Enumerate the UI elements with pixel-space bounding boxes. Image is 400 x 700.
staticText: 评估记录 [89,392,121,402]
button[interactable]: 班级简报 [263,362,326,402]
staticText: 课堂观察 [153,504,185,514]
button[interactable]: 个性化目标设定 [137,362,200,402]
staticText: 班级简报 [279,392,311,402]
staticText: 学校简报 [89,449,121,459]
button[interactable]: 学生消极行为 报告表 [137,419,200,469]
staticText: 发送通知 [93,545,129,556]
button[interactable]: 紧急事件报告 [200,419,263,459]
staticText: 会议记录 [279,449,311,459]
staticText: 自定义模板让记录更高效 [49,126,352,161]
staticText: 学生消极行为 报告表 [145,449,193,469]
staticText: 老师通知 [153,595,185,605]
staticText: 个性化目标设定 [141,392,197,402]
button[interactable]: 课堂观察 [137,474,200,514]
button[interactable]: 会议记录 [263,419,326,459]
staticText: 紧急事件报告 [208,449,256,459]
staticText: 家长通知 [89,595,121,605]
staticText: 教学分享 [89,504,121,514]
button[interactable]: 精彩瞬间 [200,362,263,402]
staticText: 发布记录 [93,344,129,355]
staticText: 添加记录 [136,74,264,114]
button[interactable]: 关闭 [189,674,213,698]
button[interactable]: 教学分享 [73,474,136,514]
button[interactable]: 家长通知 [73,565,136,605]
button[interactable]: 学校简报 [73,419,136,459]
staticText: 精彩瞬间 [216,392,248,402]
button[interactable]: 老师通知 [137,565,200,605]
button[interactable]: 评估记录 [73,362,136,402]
•••
* [Aim of the task]:
Count the lines holding the word "班级简报" in this material. Reply with the number and nothing else.

* [Answer space]:
2